The other big concern is the projected winter warming in Labrador. We’ve had a few unusually warm winters recently (2009/10 and 2010/11), during which a lack of sea ice and snow cover caused transportation issues along the Labrador coast — in places that rely on both for snowmobile travel between communities, to hunting grounds, and to wood lots. These events highlighted the impact that ongoing warming can have for people adapted to reliably cold conditions. It also serves as a reminder that warming can cause problems, even in cool places like our province — something to remember next time a snow storm or fog-chilled May weekend gets us thinking that we might enjoy a little global warming. A warming planet comes at a human cost, and we don’t need to look outside of the province to find its impacts.

On fossil fuels and divestment…

JUSTIN BRAKE: There is a fossil fuel divestment movement afoot at MUN, a university that has strong ties to the oil industry. As a climatologist at this university, what are your thoughts about the effort of students and faculty to pressure MUN to divest from the fossil fuel industry?

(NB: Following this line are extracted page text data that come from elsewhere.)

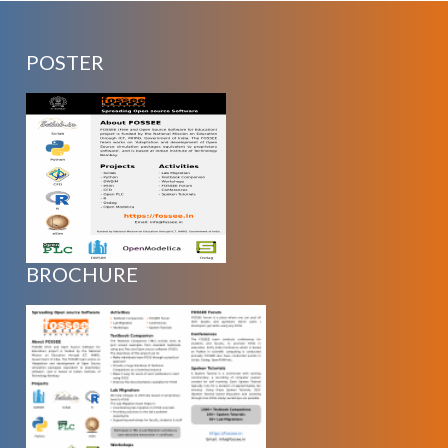
POSTER
BROCHURE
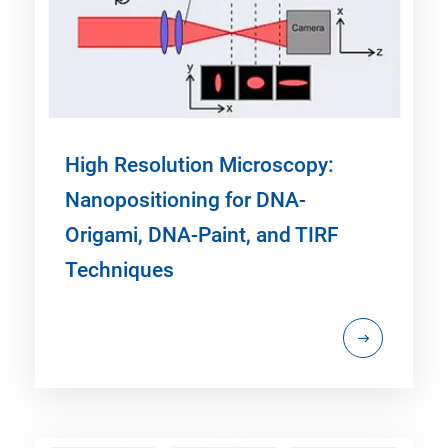
High Resolution Microscopy:
Nanopositioning for DNA-
Origami, DNA-Paint, and TIRF
Techniques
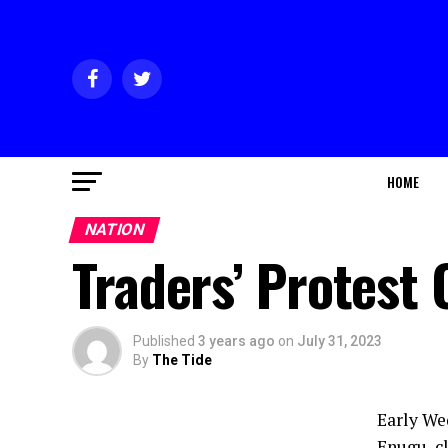
HOME
NATION
Traders’ Protest 
Published
3 years ago
on
July 31, 2023
By
The Tide
Early We
Enugu, c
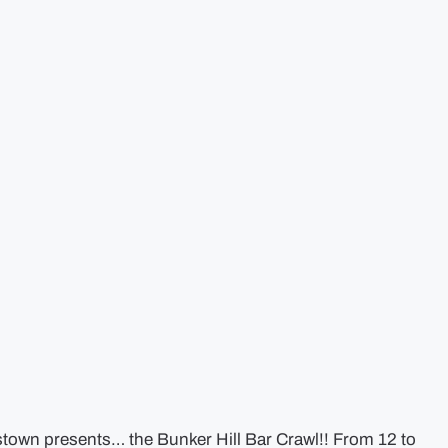
stown presents… the Bunker Hill Bar Crawl!! From 12 to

JOEL FINNIS: I’d be happy to see this happen; I avoid extraction-based industries in my personal investments, and am completely willing to choose sustainability over rapid growth. The recent volatility in oil prices has made me even more confident that this is a good choice; it suggests high returns on oil investments may be slowing down. More importantly, I’m very pleased to see MUN students take a strong stand and rally around this issue; it highlights their commitment to improving the state of the environment, and fosters confidence that the people of this province are willing to work to address big environmental issues.

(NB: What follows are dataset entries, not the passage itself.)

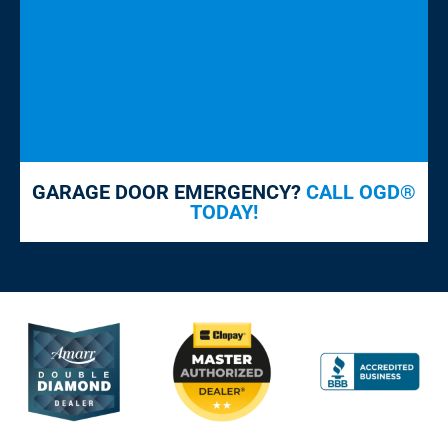
GARAGE DOOR EMERGENCY?
CALL OGD®
TODAY!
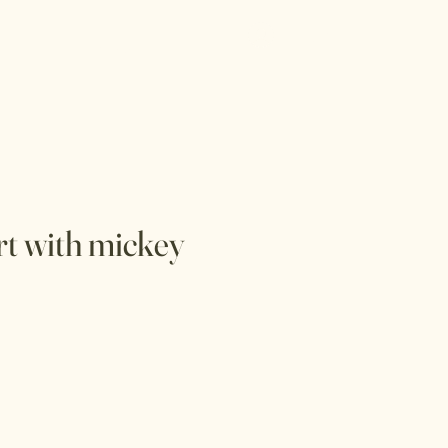
Log In
Menu
irt with mickey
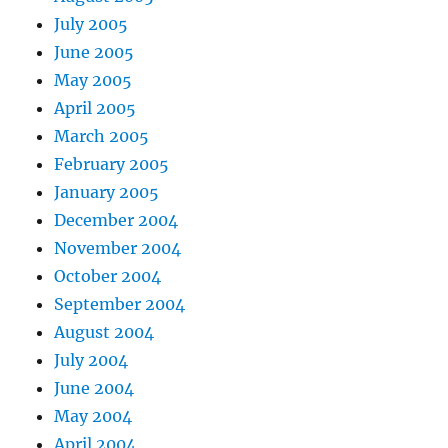
July 2005
June 2005
May 2005
April 2005
March 2005
February 2005
January 2005
December 2004
November 2004
October 2004
September 2004
August 2004
July 2004
June 2004
May 2004
April 2004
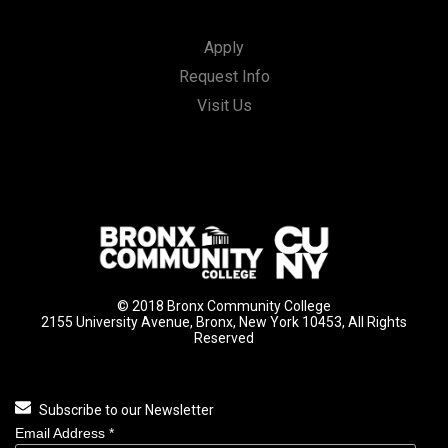
Apply
Request Info
Visit Us
© 2018 Bronx Community College
2155 University Avenue, Bronx, New York 10453, All Rights
Reserved
Subscribe to our Newsletter
Email Address
*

JUSTIN BRAKE: The provincial government and the university are working closely together to facilitate the continued development of the oil and gas industry, and both have said they are working to make Newfoundland and Labrador an important player in the Arctic oil frontier. Last month, following the Quebec climate summit, Premier Paul Davis told me that while he and the government acknowledge the problems climate change will cause, and is already causing, locally, their plan is to forge full steam ahead in developing our offshore oil reserves. The argument was that as long as there is a demand for oil, Newfoundland and Labrador should be exploiting that demand for economic benefit. Considering what the IPCC is telling us — that most known fossil fuel reserves must be left in the ground to remain under 2 degrees warming above pre-Industrial temperatures — and considering the reality that we can’t just stop burning fossil fuels tomorrow, that we have to transition to a low-carbon economy — how can we determine whether or not continued fossil fuel development in our province is ethical? What questions should we be asking in pursuit of an answer to this?

JOEL FINNIS: This kind of question is well outside my area of professional expertise, but on a personal level I find our heavy reliance on oil income pretty worrying.

The Canadian economy is, in my mind, already excessively tied to oil, and we’ve seen the budgeting problems this presents both federally and provincially in the past year. The idea that we should exploit oil if there’s demand is also unsatisfying; it’s true that as a species we can’t just stop using oil tomorrow, and this oil has to come from somewhere. But I’d prefer to collect the resource in the most ethical manner possible, with the least environmental impact, in regions without human rights concerns.

If we can argue that our oil reserves are a strong ethical option, then we should make that the crux of our argument — not simply that we need to feed our provincial economy. I have neither the engineering nor social science expertise to make the case that Newfoundland oil is highly ethical, but I’d love to see this kind of analysis done.